AVUKATLARIN SESİ KESİLİRSE, YURTTAŞLARIN NEFESİ KESİLİR


AVUKATLARIN SESİ KESİLİRSE, YURTTAŞLARIN NEFESİ KESİLİR

Tekirdağ Barosu tarafından; Barolarla ilgili olarak nispi temsil, çoklu baro, seçim süreci değişiklikleri girişimleri ve tüm sürece ilişkin 17 Haziran Çarşamba günü saat 13.00 de Tekirdağ Süleymanpaşa ve diğer ilçelerdeki Adliye önlerinde eş zamanlı basın açıklaması yapıldı. Şarköy Adliye Binası önünde gerçekleştirilen Basın Açıklamasına Tekirdağ Barosu Şarköy Temsilcisi Av. Kemal Sezgen ve ilçemizdeki avukatlar katıldı. Tekirdağ Barosu Şarköy Temsilcisi Av. Kemal Sezgen tarafından okunan basın açıklaması şöyle: Değerli meslektaşlarımız, Kamuoyunda Barolar ve Meslek örgütlerinin yapısının yasal düzenleme ile değiştirileceği hususu basına yansımıştır. Ancak gerek Adalet Bakanlığı'nda gerekse TBB'de böyle bir çalışma olmadığı belirtilmiş olmasına rağmen Sayın Cumhurbaşkanımızın açıklaması ile bu husus ülke gündemine girmiştir. Ancak bugüne kadar bu husus ne birlik başkanımız Metin Feyzioğlu ile ne de 80 Baro Başkanı ile görüşülmüş durumdadır. Geçtiğimiz hafta TBB Başkanı Metin Feyzioğlu ve aralarında Tekirdağ Barosu Başkanı Av. Sedat Teknecinin de bulunduğu 31 Baro Başkanı; Adalet Bakanı Sayın Abdülhamit Gül ve Kamu Denetçiliği Kurumu Başkanı Şeref Malkoç ile 19 Mayıs ve 1 Haziran tarihli TBB ve 80 Baronun ortaklaştığı basın bildirilerinde ortaya koyduğu kararlılık doğrultusunda görüşmüş ve TBMM'de grubu bulunan partilerle de görüşme yapılarak düşüncelerimiz anlatılmıştır.

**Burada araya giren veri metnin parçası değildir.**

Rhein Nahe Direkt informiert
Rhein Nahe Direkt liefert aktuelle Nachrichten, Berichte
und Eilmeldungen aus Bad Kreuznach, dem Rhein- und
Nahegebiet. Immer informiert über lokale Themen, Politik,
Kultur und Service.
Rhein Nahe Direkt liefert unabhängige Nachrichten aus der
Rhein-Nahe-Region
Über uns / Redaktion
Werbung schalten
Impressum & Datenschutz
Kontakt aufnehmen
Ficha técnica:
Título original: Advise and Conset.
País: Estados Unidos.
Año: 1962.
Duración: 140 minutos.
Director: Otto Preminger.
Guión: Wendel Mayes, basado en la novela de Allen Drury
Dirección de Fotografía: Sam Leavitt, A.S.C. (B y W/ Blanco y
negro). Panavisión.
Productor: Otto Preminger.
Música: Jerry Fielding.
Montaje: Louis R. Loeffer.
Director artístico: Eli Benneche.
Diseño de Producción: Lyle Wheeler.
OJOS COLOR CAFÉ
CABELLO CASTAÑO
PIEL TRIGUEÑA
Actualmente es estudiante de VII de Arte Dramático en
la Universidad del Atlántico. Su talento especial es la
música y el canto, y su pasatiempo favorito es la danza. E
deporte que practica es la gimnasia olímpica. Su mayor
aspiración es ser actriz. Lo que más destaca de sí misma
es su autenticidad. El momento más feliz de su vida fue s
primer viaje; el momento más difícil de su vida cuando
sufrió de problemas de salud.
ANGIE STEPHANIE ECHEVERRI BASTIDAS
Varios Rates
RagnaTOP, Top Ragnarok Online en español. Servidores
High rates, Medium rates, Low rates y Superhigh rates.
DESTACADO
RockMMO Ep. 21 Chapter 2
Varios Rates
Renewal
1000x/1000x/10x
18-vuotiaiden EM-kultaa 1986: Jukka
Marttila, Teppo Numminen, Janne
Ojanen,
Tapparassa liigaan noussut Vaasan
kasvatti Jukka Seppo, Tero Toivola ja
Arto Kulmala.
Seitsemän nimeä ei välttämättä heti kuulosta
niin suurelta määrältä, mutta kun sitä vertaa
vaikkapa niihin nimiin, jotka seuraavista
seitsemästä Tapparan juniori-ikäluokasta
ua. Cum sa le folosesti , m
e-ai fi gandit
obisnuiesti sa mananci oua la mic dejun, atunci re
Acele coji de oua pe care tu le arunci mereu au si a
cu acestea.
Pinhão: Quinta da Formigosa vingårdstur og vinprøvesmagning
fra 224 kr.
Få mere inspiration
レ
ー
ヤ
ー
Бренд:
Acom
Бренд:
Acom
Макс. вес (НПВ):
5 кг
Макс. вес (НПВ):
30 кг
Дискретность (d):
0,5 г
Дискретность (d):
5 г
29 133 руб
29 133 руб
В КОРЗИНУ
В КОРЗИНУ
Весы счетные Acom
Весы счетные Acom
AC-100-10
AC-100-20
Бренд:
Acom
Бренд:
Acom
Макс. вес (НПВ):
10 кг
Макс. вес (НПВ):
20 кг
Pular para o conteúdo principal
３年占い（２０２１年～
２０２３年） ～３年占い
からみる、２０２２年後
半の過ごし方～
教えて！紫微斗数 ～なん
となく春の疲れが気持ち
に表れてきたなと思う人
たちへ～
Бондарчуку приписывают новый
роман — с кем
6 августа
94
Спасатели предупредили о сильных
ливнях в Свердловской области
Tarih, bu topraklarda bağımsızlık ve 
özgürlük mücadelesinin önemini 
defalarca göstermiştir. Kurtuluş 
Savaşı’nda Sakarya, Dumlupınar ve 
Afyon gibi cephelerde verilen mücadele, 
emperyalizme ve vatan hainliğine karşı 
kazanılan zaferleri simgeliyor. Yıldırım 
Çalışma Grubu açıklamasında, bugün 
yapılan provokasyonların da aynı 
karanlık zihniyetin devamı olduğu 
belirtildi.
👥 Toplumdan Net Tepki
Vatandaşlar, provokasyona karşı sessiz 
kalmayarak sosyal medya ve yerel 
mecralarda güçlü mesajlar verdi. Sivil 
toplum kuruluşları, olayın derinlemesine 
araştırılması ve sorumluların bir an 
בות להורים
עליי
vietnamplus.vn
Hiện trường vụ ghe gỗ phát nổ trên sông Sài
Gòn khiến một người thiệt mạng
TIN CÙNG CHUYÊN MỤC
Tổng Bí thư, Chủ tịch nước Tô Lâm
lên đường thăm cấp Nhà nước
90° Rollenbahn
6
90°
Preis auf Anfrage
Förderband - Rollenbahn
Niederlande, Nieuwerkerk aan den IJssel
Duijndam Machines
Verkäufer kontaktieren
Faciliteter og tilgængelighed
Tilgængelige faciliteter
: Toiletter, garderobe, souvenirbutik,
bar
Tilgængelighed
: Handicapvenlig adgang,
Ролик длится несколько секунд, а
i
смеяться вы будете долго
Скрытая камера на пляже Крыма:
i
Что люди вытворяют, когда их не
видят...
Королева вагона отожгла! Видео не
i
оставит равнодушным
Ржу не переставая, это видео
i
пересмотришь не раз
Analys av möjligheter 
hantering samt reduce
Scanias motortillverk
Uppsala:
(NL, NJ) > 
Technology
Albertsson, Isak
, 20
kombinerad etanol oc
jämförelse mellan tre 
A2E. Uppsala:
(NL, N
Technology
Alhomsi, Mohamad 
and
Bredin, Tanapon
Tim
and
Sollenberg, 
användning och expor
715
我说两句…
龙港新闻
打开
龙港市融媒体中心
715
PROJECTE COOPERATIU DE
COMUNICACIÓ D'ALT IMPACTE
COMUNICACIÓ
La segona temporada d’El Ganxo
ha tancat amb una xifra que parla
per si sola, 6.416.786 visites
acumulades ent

Bugüne kadar Avukatlık Kanunu üzerinde yapılacak değişikle ilgili ne TBB ne de Barolar ile bir bilgi paylaşılmıştır. Basına yansıyan bilgilere göre çoklu baro sistemi yargı camiamıza çok zarar verecektir. Bilindiği üzere Türkiye Cumhuriyeti üniter bir devlettir. Kuvvetler ayrılığı ilkesinin yargı kısmının üç kurucu unsurundan biri savunma makamı olup savunmanın örgütlendiği yer barolardır. Nasıl ki tek vatan, tek millet, tek bayrak ise tek baro da olmalıdır. Nasıl ki çoklu mahkeme, çoklu savcılık, çoklu Yargıtay, çoklu Anayasa Mahkemesi olamaz ise çoklu baro da olmamalıdır. Aksi taktirde siyasi düşüncesine, etnik kimliğine ve mezhebine göre baroların kurulması söz konusu olacaktır. Bu durum da ülkemizin üniter yapısına aykırı birçok oluşumların önünü açacaktır. Yine çoklu baro olması halinde yargıçların ve savcıların iradeleri de etkilenmiş olacaktır. Birçok yargıç veya savcı, avukatın bağlı olduğu baroya göre karar vermesi halinde bu durumdan en çok yargı camiası zarar görecektir. Ekonomik olarak zor durumda olan halkımıza ücretsiz hukuki yardım sağlayan Adli Yardım, CMK sistemleri bozulacaktır.

Yönetimlerde ve delege seçimlerinde nisbi temsil uygulamasını da kabul etmek mümkün değildir. Nisbi temsil uygulandığı taktirde baro yönetimlerinde yönetim zafiyeti oluşacağı gibi temsilde adalet düşüncesi de büyük yara alacaktır.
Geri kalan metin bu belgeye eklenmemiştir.